Obermayer, who was an editor and publisher of newspapers in Northern Virginia and New Jersey, was one of Rehnquists’s closest friends for the last 19 years of his life. Almost exactly the same age, they were neighbors in McLean, Va., their children went to the same high school, and they shared a rich and enduring friendship that extended to almost every aspect of their lives.

Obermayer’s book is most valuable for its insights into Rehnquist’s conservative views, although he makes clear that Rehnquist never talked about his colleagues or cases pending before the court, except in a few unusual circumstances.

“Conservatism was a core value,” Obermayer writes. “It was an essential part of the prism through which Bill viewed life. Its application to politics and government was only a small portion of a larger value system. He respected tradition and order, intellectual and social, as well as political and economic. He believed that the proven and established should not be rejected until there are substantial reasons to believe that the new is superior.”
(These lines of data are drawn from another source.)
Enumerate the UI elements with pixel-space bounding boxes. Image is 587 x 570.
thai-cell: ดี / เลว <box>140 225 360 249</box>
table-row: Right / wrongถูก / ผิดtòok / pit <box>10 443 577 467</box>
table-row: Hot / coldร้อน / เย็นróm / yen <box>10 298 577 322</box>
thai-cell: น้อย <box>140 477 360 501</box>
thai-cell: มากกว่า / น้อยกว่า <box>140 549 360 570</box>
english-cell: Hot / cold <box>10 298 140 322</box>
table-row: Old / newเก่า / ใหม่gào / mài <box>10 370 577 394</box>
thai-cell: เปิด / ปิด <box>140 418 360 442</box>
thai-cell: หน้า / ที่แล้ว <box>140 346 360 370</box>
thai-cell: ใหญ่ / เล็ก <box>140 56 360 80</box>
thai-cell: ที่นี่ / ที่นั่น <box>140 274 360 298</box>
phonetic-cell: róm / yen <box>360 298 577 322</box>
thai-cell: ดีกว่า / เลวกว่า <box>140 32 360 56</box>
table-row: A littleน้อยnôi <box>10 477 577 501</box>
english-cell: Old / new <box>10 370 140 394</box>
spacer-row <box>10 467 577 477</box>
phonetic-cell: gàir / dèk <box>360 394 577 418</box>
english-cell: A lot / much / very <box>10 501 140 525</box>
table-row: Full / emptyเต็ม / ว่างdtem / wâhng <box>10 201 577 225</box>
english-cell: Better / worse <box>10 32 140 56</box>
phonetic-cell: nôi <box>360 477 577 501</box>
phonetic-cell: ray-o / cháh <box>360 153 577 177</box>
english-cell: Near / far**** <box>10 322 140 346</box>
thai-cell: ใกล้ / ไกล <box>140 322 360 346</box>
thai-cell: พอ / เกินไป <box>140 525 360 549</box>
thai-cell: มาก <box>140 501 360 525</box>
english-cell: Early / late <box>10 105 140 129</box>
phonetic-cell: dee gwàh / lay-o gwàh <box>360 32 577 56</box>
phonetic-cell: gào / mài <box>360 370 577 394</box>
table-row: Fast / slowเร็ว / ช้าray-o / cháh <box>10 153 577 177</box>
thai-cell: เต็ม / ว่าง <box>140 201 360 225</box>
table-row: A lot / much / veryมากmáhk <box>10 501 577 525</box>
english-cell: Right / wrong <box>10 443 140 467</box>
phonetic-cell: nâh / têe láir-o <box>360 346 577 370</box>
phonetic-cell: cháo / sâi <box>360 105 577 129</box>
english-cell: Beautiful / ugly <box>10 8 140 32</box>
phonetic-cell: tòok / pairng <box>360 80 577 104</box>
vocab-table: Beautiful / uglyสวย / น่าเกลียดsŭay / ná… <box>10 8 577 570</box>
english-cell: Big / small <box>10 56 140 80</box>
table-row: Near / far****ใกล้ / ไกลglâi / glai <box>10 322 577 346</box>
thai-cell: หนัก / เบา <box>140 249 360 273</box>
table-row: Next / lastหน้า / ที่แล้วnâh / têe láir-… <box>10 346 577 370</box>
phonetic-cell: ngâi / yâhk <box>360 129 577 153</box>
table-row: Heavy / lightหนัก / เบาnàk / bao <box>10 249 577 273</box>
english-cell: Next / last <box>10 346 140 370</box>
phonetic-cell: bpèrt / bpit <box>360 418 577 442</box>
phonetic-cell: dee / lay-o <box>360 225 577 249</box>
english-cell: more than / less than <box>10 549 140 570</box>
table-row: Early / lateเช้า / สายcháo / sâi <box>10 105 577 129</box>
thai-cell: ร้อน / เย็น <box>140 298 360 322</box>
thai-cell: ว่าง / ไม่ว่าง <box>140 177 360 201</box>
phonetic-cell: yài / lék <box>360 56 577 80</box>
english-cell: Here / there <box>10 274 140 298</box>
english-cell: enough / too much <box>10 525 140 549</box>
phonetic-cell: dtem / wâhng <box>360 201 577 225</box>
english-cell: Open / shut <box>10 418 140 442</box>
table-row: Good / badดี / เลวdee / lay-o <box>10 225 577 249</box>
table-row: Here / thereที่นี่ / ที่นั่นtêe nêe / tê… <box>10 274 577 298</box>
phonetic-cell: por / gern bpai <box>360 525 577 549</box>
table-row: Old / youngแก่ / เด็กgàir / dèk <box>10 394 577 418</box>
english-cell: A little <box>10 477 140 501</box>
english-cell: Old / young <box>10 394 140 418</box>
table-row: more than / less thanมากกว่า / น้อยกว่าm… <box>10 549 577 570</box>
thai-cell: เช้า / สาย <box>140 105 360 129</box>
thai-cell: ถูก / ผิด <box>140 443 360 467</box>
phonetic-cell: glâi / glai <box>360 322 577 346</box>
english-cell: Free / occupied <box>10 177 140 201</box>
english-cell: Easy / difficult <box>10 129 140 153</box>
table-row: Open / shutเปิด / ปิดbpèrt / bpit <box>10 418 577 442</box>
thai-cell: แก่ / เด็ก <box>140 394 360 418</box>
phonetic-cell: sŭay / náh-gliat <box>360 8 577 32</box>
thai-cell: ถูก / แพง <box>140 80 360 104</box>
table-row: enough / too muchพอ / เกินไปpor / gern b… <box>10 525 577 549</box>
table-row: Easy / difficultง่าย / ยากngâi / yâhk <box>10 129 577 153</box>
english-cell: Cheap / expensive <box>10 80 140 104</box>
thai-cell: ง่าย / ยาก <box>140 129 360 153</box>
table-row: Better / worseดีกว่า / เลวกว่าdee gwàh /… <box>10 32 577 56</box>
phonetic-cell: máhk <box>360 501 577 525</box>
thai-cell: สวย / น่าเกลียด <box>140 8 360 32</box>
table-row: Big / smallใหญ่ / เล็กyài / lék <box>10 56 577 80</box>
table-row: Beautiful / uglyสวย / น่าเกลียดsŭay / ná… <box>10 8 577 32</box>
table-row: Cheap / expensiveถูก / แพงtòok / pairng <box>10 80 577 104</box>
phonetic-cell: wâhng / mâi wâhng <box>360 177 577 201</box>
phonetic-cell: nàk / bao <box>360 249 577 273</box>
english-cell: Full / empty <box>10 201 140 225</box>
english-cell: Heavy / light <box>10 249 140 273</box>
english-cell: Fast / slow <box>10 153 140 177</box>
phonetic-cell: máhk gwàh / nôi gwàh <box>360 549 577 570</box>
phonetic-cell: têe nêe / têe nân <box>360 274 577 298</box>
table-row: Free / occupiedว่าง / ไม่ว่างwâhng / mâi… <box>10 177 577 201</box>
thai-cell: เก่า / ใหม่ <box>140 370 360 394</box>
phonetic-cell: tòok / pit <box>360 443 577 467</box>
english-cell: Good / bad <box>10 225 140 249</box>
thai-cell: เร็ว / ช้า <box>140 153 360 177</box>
As Obermayer notes, and as any of the lawyers or reporters who followed the work of the least-understood branch of government were well-aware, Rehnquist kept a high wall between his public and private lives. Obermayer’s book pierces that wall to give us a warts-and-all look at Rehnquist, from his passion for poker and bridge to his grieving over the death of his wife in 1991.

There is much more to this book than can be related in this space, but it is both highly readable and highly informative, and a welcome addition to the vast body of judicial biographical works.